Work task
When you have gone through the entries below, state how many lines include the word "agrandar" and write nothing else.

Listed records
-------------------------
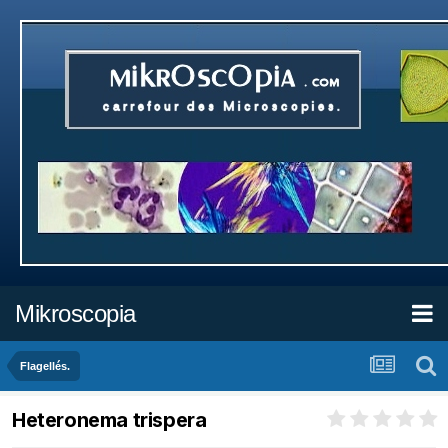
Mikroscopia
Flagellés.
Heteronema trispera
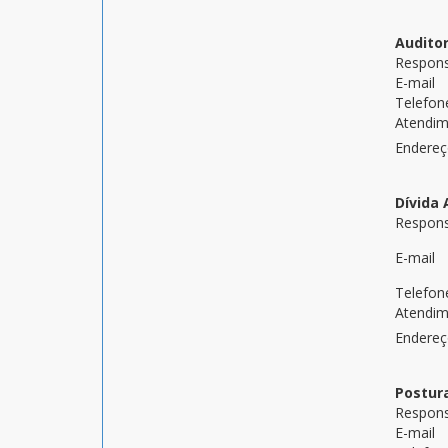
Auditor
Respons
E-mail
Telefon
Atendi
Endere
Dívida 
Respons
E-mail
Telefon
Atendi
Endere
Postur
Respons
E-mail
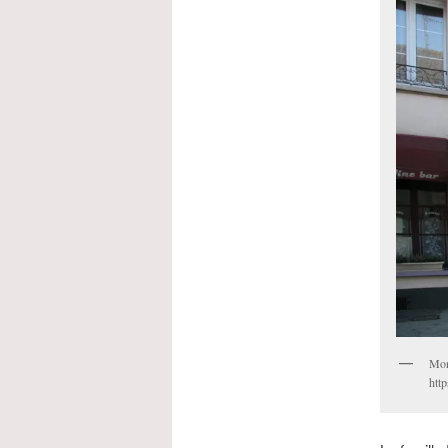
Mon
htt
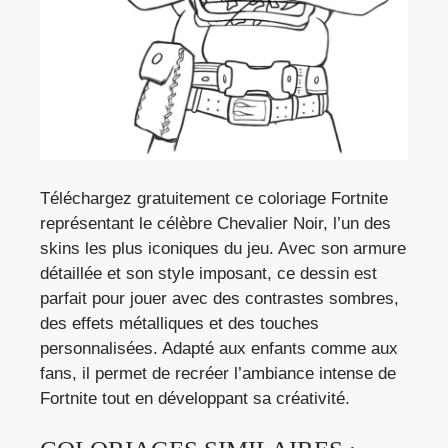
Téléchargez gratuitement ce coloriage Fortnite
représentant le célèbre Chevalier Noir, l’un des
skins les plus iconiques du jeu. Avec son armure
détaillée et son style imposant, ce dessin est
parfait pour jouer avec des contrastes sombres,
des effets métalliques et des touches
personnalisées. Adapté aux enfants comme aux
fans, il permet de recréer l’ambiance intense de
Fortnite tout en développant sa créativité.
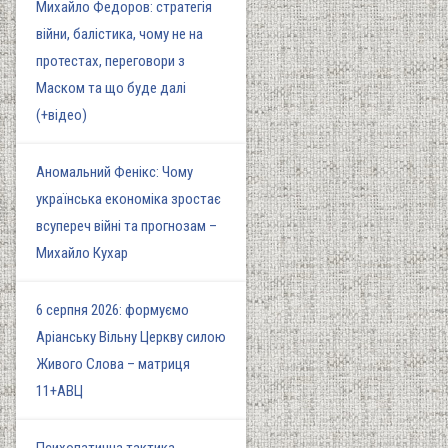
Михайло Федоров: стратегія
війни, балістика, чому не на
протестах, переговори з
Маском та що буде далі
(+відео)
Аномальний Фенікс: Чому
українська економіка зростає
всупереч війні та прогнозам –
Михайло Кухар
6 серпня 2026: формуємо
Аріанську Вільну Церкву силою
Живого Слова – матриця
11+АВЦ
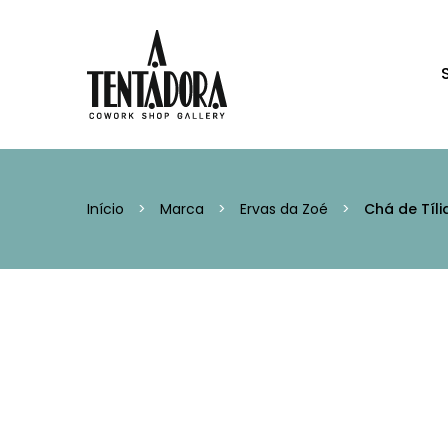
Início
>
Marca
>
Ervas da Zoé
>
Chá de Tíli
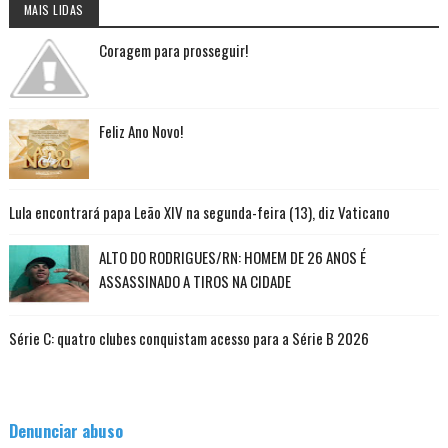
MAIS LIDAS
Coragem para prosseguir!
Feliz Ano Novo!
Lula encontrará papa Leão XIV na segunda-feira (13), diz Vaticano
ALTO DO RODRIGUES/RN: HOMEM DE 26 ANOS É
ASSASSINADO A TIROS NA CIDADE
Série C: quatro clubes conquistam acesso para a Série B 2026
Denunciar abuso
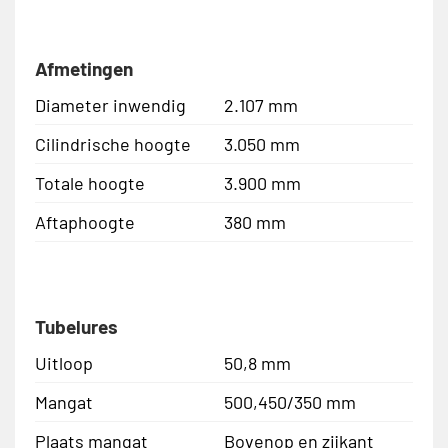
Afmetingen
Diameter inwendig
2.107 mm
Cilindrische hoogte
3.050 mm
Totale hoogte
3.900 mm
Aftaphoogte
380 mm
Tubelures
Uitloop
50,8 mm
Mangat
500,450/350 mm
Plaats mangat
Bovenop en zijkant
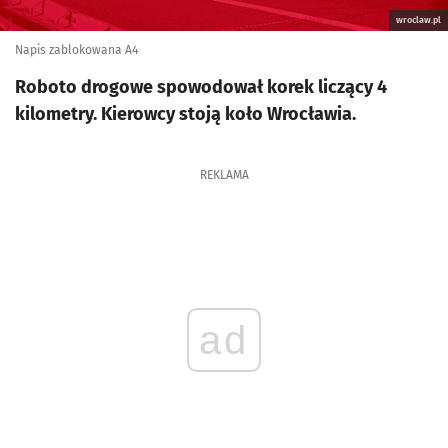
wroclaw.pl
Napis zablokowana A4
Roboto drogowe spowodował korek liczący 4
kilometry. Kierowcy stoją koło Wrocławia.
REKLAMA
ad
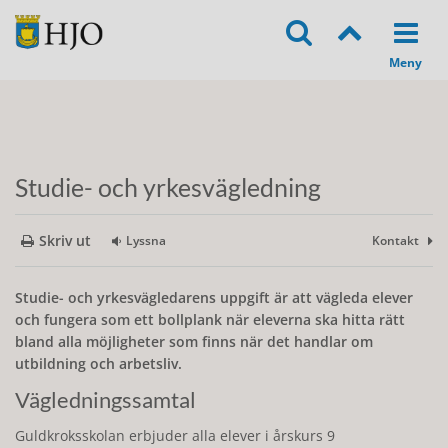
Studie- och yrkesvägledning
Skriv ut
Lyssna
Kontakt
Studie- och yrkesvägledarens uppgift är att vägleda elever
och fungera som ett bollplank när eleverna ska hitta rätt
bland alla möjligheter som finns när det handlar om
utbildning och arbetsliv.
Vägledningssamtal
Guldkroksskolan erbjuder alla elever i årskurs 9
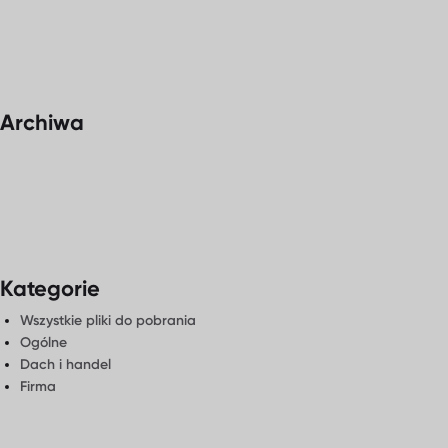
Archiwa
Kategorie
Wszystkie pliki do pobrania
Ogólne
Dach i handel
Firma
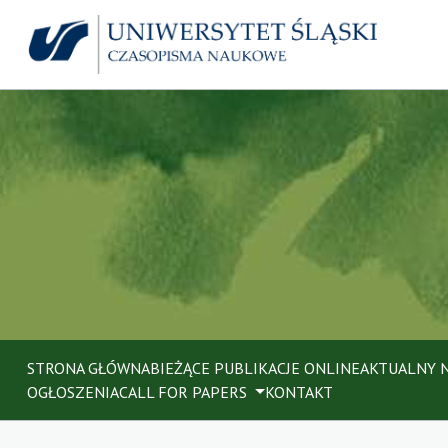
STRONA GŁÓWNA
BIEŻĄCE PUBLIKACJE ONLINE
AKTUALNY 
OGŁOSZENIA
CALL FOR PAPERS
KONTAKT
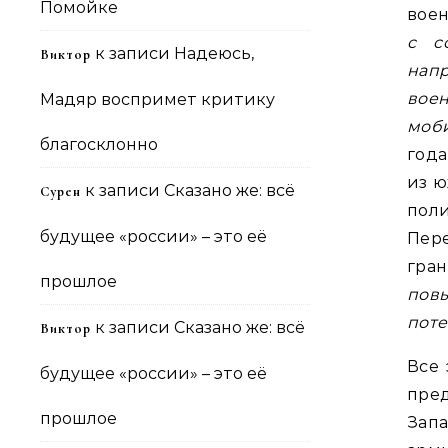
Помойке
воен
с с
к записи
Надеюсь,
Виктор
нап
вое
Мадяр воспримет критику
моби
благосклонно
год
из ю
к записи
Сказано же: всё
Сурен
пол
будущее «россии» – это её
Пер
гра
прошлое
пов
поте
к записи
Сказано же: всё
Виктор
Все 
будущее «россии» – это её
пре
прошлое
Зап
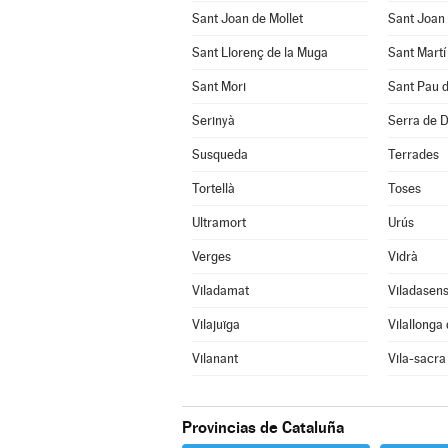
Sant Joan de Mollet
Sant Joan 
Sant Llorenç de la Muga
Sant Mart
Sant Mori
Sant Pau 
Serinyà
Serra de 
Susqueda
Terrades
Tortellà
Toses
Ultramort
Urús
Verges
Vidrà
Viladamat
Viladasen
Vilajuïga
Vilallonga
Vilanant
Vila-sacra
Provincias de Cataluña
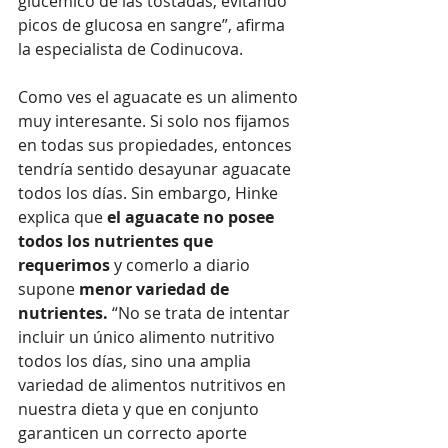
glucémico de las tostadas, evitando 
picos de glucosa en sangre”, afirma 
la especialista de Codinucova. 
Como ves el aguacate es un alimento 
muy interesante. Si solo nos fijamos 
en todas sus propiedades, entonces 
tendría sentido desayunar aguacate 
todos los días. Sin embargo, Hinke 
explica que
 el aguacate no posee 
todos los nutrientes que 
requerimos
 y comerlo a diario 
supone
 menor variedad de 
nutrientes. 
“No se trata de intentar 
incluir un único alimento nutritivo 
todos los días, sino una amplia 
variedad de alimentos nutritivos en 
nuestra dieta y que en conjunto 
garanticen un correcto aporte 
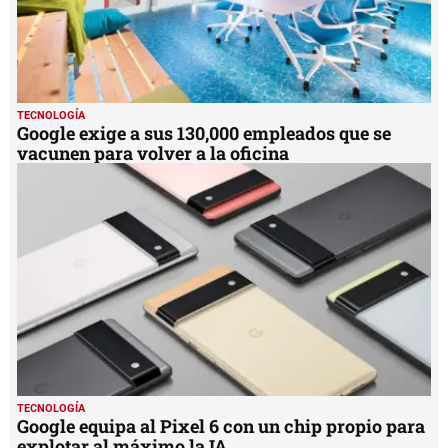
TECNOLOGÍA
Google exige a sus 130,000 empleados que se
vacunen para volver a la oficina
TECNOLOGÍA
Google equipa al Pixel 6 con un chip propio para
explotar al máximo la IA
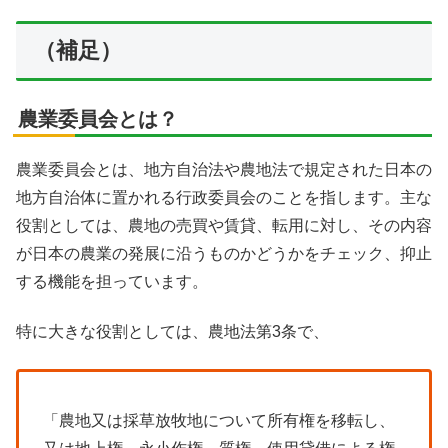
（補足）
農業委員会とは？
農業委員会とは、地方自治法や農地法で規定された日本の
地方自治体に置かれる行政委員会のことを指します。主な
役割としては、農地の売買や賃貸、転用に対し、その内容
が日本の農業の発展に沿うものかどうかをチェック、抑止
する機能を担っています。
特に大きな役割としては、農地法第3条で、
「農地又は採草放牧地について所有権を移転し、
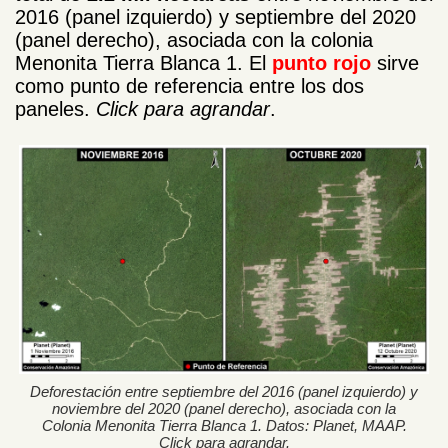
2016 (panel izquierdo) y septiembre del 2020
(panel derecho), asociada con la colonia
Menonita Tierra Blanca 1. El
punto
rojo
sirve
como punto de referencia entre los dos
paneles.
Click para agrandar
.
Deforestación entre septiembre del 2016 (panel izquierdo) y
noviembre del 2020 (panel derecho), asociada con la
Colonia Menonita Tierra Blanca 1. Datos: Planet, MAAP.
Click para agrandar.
-------------------------
Task answer
2